Kinder- und Jugendhilfetag / Kinder- und Jugendarbeit

“Man braucht nur ein bisschen Mut” - der Einstieg in die Internationale Jugendarbeit

Wie funktioniert die Internationale Jugendarbeit in der Praxis? Wie starte ich ein Projekt? Woher bekomme ich Förderung? Mit diesen Fragen eröffnete ein Podium das Bühnenprogramm am Stand der Internationalen Jugendarbeit auf dem 15. Deutschen Kinder- und Jugendhilfetag in Berlin.

Von Sebbastian Jabbusch

“Für internationale Jugendarbeit braucht man eigentlich nur Mut, die Themen finden die Jugendlichen fast allein” sagte Andrea Krieger. Sie spricht aus der Praxis und arbeitet für die Behörde für Arbeit, Soziales, Familie und Integration der Stadt Hamburg am Projekt “Kommune goes international” mit.  

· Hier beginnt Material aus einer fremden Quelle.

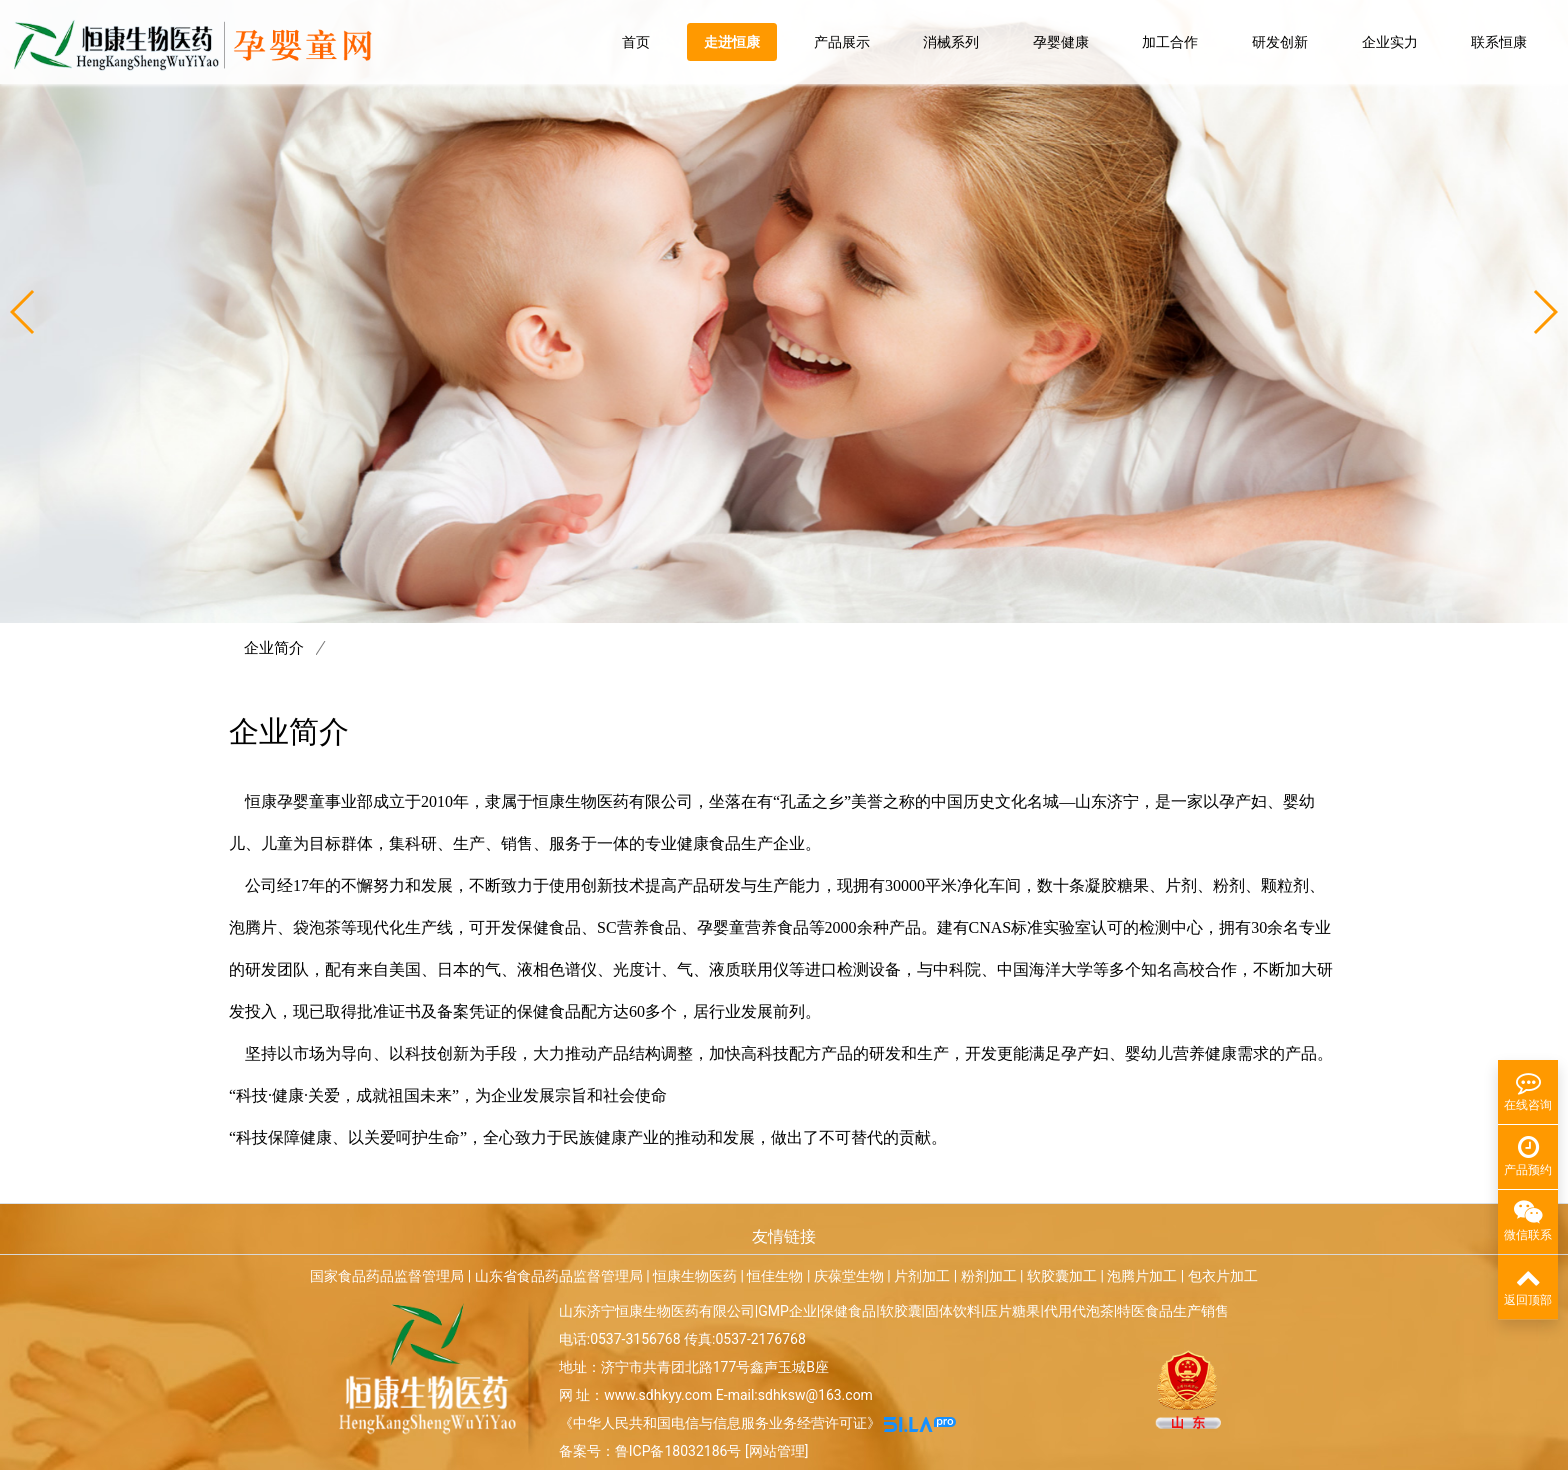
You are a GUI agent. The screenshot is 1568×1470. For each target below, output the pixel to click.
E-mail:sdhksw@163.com (794, 1395)
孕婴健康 (1061, 42)
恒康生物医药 (695, 1276)
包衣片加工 (1223, 1276)
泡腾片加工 (1142, 1276)
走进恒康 (732, 42)
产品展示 (842, 42)
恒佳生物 (775, 1276)
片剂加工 (922, 1276)
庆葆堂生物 (849, 1276)
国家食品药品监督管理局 (387, 1276)
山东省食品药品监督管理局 (559, 1276)
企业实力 (1390, 42)
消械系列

Unter dem Titel „Go international!” eröffneten Expert/-innen der Internationalen Jugendarbeit die Debatte und luden die Messebesucher/-innen ein, sich der Internationalen Jugendarbeit anzunehmen. “Es geht beim internationalen Austausch nicht nur darum, dass man hier Sprachen lernen kann”, ergänzt Elisa Meynier, vom Centre Français, “es geht vielmehr darum, dass die Jugendlichen etwas ganz neues erleben und sie in diesem Rahmen Projekte abschließen. Das passiert in den Köpfen. Gerade für Jugendliche aus schwierigen Verhältnissen, ist das oft ein Wendepunkt im Leben”.

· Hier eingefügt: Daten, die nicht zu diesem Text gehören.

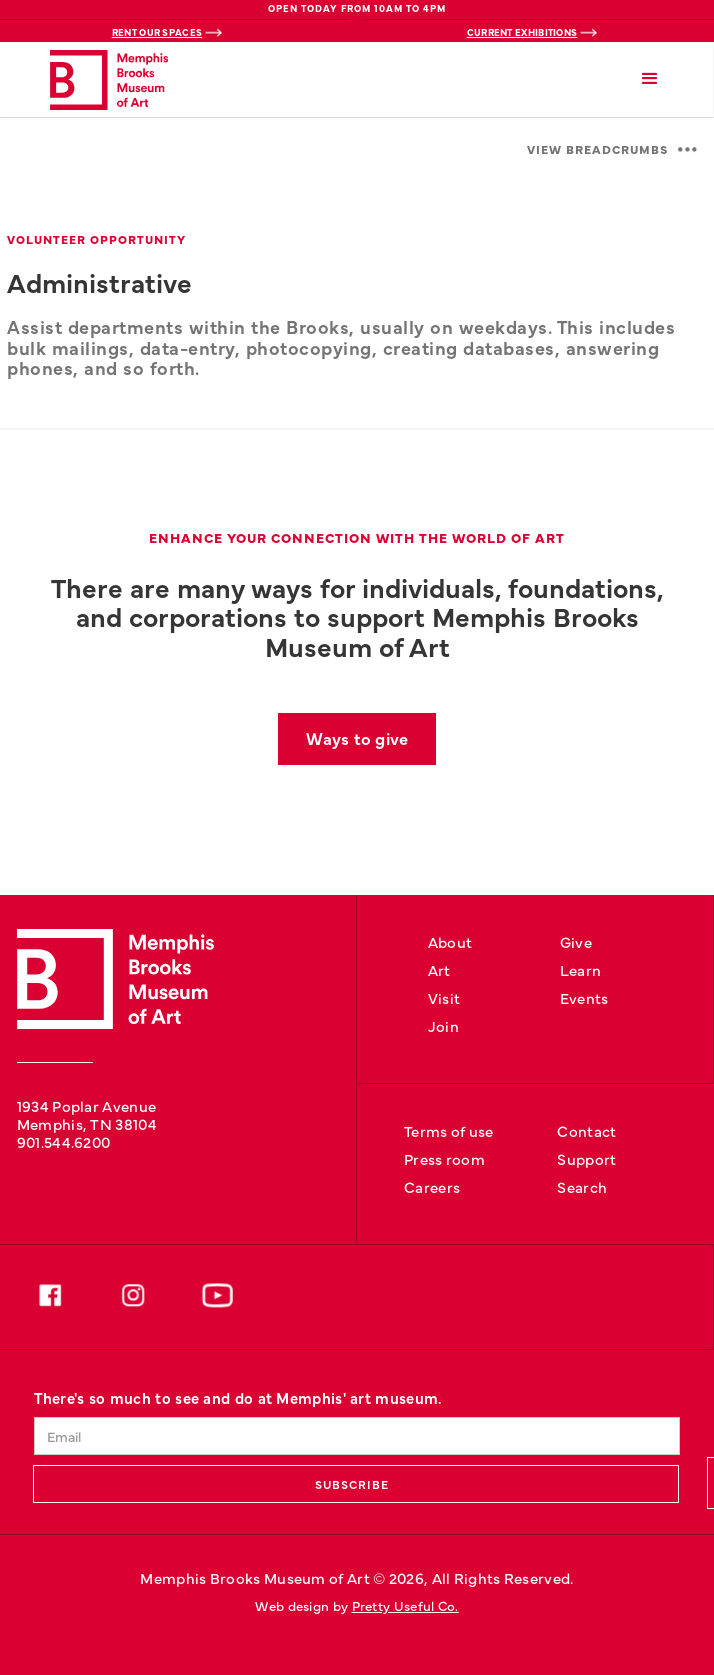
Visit (444, 997)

Und das Internationale Jugendarbeit auch finanzierbar ist, unterstrich Robert Helm-Pleuger von Eurodesk. Man sollte sich aber frühzeitig informieren, da das Feld der Fördermöglichkeiten oft unübersichtlich ist: „Es gibt allein 170 verschiedene Programme  der EU und über 20.000 Stiftungen in Deutschland. Wir von Eurodesk helfen Ihnen gerne bei der Erstberatung wo ihr Projekt passen könnte“.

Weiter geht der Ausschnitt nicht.